My head threw back, revealing my vulnerable throat to their blades, but I couldn’t seem to stop it, or the long, mournful howl that escaped. But before the women could capitalise on that, I moved.
A weapon was just a weapon, an extension of our will and I knew what I wanted, needed to do. I twisted the axe, feeling the heavier heft of it before sending it crashing down into Ayla’s pretty face. Blood spurted, I scented that, but I moved then, faster than light, away from her and onto the next. I dodged Orsha’s blow and then thrust my shield up to catch her weapon, using the lip of it to jerk it away from her, leaving her arm outstretched and vulnerable, something I quickly exploited. I slammed my axe into her ribs, forcing her breath out, then her back before moving onto Selene.
This was the one I needed to beat.

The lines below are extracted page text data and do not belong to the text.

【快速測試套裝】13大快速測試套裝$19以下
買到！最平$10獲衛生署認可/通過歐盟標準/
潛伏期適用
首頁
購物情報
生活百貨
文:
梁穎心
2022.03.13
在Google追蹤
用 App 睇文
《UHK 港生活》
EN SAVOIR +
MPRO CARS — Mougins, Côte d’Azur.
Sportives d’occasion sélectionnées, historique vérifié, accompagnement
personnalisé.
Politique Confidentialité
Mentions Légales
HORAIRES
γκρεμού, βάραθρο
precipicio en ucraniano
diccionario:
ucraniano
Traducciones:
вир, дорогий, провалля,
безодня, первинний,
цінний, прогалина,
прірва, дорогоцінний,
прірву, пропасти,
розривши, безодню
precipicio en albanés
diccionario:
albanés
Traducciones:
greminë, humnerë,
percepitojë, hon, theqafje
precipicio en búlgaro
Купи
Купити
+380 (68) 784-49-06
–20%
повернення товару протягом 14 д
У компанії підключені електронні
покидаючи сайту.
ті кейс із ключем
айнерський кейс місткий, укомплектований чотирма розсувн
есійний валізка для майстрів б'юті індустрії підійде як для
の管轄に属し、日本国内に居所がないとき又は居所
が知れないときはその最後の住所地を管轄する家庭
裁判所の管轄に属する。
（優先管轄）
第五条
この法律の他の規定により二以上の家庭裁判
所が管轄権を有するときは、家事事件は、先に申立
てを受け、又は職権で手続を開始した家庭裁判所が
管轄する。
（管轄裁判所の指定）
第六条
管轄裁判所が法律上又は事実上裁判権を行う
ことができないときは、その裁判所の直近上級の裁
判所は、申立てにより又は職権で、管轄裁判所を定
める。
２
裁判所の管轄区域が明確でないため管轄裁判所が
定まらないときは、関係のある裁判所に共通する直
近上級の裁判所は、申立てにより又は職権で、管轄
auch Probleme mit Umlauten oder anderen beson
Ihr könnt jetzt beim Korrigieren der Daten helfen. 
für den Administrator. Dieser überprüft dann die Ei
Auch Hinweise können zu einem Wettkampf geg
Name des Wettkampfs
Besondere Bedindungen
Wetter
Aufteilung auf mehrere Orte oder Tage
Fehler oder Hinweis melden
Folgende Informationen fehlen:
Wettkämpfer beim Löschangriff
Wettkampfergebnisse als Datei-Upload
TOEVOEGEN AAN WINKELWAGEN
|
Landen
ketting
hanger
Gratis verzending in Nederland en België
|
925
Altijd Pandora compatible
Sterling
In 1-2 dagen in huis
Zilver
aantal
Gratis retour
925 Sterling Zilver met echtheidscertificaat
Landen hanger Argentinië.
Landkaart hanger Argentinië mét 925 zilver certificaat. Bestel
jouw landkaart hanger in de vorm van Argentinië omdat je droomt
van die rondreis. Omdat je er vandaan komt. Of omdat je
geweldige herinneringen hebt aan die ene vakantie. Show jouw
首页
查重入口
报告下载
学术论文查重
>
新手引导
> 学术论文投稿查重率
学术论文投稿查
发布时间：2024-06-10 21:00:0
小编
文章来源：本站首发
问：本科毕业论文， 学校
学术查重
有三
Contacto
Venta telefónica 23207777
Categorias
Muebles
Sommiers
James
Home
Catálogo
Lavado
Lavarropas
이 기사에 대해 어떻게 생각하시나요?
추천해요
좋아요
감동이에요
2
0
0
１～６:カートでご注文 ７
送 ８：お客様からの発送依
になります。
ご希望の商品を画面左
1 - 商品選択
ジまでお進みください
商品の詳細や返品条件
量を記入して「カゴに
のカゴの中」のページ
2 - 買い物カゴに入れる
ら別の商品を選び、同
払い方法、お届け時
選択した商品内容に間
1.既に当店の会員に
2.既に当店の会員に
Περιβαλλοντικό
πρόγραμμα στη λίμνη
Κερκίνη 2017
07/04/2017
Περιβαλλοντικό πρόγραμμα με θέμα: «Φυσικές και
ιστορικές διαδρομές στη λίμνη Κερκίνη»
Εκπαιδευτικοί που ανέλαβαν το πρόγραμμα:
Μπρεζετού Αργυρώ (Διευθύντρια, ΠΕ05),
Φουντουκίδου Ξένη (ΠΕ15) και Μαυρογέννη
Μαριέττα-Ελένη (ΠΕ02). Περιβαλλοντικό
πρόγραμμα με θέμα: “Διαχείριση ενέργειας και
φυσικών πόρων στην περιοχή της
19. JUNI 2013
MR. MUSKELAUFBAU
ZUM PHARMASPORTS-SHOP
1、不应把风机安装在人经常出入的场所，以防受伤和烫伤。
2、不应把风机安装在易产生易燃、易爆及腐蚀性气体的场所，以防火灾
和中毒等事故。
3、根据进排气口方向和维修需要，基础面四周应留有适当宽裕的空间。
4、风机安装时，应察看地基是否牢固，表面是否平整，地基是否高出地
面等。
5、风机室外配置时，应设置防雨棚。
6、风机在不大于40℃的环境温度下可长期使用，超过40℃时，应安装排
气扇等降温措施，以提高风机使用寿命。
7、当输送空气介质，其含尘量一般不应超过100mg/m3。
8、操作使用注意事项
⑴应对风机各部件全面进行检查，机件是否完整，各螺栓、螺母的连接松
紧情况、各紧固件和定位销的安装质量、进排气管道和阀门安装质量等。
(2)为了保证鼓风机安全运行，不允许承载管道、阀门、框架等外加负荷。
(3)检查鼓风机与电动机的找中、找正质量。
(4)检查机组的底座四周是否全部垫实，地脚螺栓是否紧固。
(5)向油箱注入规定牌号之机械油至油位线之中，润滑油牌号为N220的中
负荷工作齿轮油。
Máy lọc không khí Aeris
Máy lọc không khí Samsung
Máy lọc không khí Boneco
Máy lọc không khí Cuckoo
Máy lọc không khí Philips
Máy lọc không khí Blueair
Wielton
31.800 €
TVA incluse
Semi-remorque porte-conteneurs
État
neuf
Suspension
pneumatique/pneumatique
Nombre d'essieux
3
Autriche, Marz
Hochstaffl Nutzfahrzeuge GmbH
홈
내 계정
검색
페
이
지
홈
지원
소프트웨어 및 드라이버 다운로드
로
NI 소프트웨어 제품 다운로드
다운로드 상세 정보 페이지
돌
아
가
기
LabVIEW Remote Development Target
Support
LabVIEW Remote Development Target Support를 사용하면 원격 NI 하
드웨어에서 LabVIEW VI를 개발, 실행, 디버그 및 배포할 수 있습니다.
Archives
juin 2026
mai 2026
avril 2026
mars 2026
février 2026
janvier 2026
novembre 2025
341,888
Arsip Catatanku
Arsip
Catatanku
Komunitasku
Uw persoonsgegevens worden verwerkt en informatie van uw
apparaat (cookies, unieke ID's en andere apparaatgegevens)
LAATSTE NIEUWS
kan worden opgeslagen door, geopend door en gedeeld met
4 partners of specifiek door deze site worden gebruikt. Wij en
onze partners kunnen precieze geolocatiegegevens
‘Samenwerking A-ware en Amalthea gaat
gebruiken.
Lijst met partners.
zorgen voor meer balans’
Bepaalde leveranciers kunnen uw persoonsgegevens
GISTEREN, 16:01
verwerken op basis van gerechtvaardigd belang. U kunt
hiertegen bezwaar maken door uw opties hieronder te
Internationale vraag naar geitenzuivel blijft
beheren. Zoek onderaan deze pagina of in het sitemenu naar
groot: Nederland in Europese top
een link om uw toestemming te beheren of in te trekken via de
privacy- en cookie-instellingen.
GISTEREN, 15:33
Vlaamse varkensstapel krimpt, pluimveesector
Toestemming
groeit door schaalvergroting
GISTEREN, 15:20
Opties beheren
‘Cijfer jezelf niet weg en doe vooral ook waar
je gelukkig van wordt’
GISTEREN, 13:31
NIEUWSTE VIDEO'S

In my eyes I saw her waver. Red hair, dark hair, Selene and Aurora flickered in my mind until finally I saw her. That arrogant sneer, those cold blue eyes that had spoken to me about joining the Maidens and serving her, even as she planned the assault of her own sons. She struck out once and I deflected it. My shield was up and in her way before she even got the next hit in. I blocked, blocked, blocked, finding, seeing the rhythm in her and meeting it with my own and then I grew sick of pushing her back.
She was alpha and that couldn’t stand. It wasn’t personal, wasn’t the result of avarice or ambition. Somehow I just knew that her title was mine and I needed to take it. I knocked her sword away with one blow, then her arm when she raised her claws. I slammed my shield into her face when she snarled at me and then I raised my axe and sent it hurtling down.
“Don’t hit her!” a masculine voice shouted. “You’ll fucking kill her.”
My arm went limp, as if the bones inside it had been ripped free and instead of smashing into a now kneeling Selene, the axe fell uselessly to the ground. And the alpha? She stared up at me, a strange kind of light in her eyes.